Ok....so I refrained from testing this morning....it was soooooo hard!!! I'm dying to test. But I know at 12DPO it still could be early...and I know if I just leave for the weekend I will be busy all weekend hopefully thinking of other things...
But this month I'm a wackado! I really feel pg (naseous and fuzzy and pee a lot) but what if I'm not??? Then I'm just sad I hate getting my hopes up.
This stuff just sucks! Part of me just wants to test now to get it over with so I can stop thinking about it already..but I already missed FMU.
I give you a lot of credit for being able to wait. I have no patience and test as early as 8dpo! This month I am going to wait (I'll probably change my mind ) until AF is due. I am keeping my fingers crossed for you and hope that this is your month!!
I give you a lot of credit for being able to wait. I have no patience and test as early as 8dpo! This month I am going to wait (I'll probably change my mind ) until AF is due. I am keeping my fingers crossed for you and hope that this is your month!!
I am glad I waited too.

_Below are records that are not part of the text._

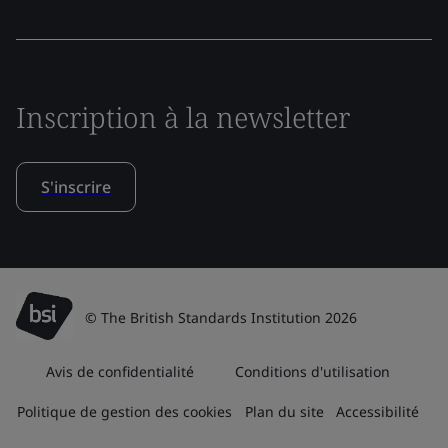
Inscription à la newsletter
S'inscrire
© The British Standards Institution 2026
Avis de confidentialité
Conditions d'utilisation
Politique de gestion des cookies
Plan du site
Accessibilité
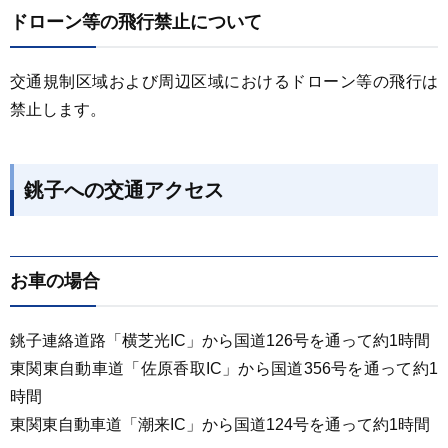
ドローン等の飛行禁止について
交通規制区域および周辺区域におけるドローン等の飛行は
禁止します。
銚子への交通アクセス
お車の場合
銚子連絡道路「横芝光IC」から国道126号を通って約1時間
東関東自動車道「佐原香取IC」から国道356号を通って約1
時間
東関東自動車道「潮来IC」から国道124号を通って約1時間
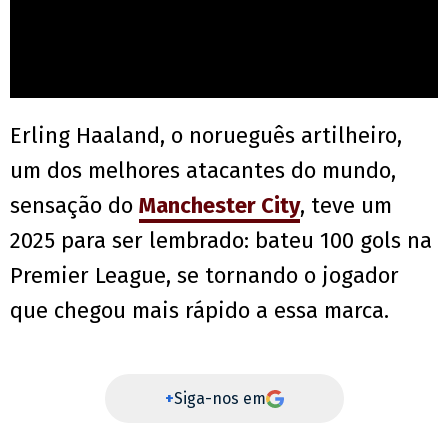
Erling Haaland, o norueguês artilheiro,
um dos melhores atacantes do mundo,
sensação do
Manchester City
, teve um
2025 para ser lembrado: bateu 100 gols na
Premier League, se tornando o jogador
que chegou mais rápido a essa marca.
+
Siga-nos em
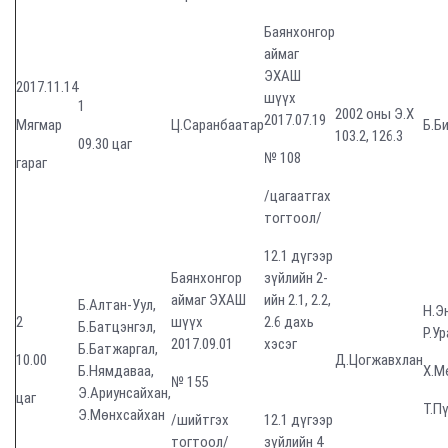
Баянхонгор
аймаг
ЭХАШ
2017.11.14
шүүх
1
2002 оны Э.Х
2017.07.19
Мягмар
Ц.Саранбаатар
Б.Б
103.2, 126.3
09.30 цаг
№ 108
гараг
/цагаатгах
тогтоол/
12.1 дүгээр
Баянхонгор
зүйлийн 2-
аймаг ЭХАШ
ийн 2.1, 2.2,
Б.Алтан-Уул,
Н.Э
2
шүүх
2.6 дахь
Б.Батцэнгэл,
Р.Ур
2017.09.01
хэсэг
Б.Батжаргал,
10.00
Д.Цогжавхлан
Б.Нямдаваа,
Х.М
№ 155
Э.Ариунсайхан,
цаг
Т.П
Э.Мөнхсайхан
/шийтгэх
12.1 дүгээр
тогтоол/
зүйлийн 4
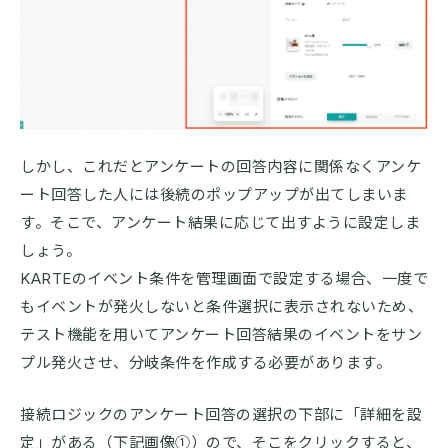
しかし、これだとアンケートの回答内容に関係なくアンケ
ート回答した人には後続のポップアップが出てしまいま
す。そこで、アンケート結果に応じて出すように設定しま
しょう。
KARTEのイベント条件を管理画面で設定する場合、一度で
もイベントが発火しないと条件選択に表示されないため、
テスト機能を用いてアンケート回答結果のイベントをサン
プル発火させ、分岐条件を作成する必要があります。
接続ロジックのアンケート回答の選択の下部に「詳細を設
定」がある（下記画像①）ので、そこをクリックすると、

I promised myself and DH. I tested very early the time I miscarried and it really through off hte doctor in the timing...so I wanted to wait till I miss AF...
It's very HARD...especially since I honestly feel like this could be it...but last mont I didn't test and AF showed...and i think it felt better then getting a BFN...so I am trying to remember that feeling.

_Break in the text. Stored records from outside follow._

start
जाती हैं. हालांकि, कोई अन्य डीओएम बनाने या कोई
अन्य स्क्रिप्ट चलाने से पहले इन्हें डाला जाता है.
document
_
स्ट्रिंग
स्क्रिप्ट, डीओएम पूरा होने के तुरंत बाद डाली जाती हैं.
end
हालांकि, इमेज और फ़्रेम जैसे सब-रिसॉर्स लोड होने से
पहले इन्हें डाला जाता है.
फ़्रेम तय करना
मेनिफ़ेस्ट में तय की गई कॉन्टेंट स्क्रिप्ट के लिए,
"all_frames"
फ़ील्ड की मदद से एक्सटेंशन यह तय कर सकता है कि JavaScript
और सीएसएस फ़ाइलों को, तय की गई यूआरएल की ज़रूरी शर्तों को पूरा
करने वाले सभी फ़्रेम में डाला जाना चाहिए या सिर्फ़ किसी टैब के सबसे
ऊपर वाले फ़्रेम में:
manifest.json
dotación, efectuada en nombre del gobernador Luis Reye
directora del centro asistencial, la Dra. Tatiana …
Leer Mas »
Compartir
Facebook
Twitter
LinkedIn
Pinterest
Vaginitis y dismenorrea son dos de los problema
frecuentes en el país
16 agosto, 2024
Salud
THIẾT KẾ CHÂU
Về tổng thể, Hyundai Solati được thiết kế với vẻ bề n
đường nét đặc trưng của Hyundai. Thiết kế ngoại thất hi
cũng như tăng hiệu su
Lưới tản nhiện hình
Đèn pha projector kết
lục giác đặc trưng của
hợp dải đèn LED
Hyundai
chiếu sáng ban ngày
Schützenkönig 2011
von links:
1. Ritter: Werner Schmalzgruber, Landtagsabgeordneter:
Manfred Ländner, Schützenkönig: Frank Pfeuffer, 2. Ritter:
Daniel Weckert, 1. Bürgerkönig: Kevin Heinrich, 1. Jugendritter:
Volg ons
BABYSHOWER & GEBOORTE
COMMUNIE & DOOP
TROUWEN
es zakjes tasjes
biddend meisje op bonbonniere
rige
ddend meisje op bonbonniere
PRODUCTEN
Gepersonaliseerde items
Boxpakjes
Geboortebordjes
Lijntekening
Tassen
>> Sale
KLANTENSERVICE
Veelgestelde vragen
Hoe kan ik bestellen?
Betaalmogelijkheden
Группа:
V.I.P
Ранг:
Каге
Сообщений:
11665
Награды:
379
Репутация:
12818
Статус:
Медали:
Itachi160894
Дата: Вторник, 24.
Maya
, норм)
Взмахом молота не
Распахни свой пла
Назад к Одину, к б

You should be very proud of yourself. Go away this weekend, enjoy yourself and then test when you get back. It's only a few more days....You can do it!!! Stay strong and my fingers and toes are crossed for you and I really hope this is your month. Best of Luck!
Right now, I'm 10 DPO and I was thinking about testing today, and then I kept on thinking well that twinge felt like an AF cramp and then I think that I'll probably just get AF so I should wait. I really don't want to see s BFN. I don't really want to see AF either, but I think I'd prefer the later.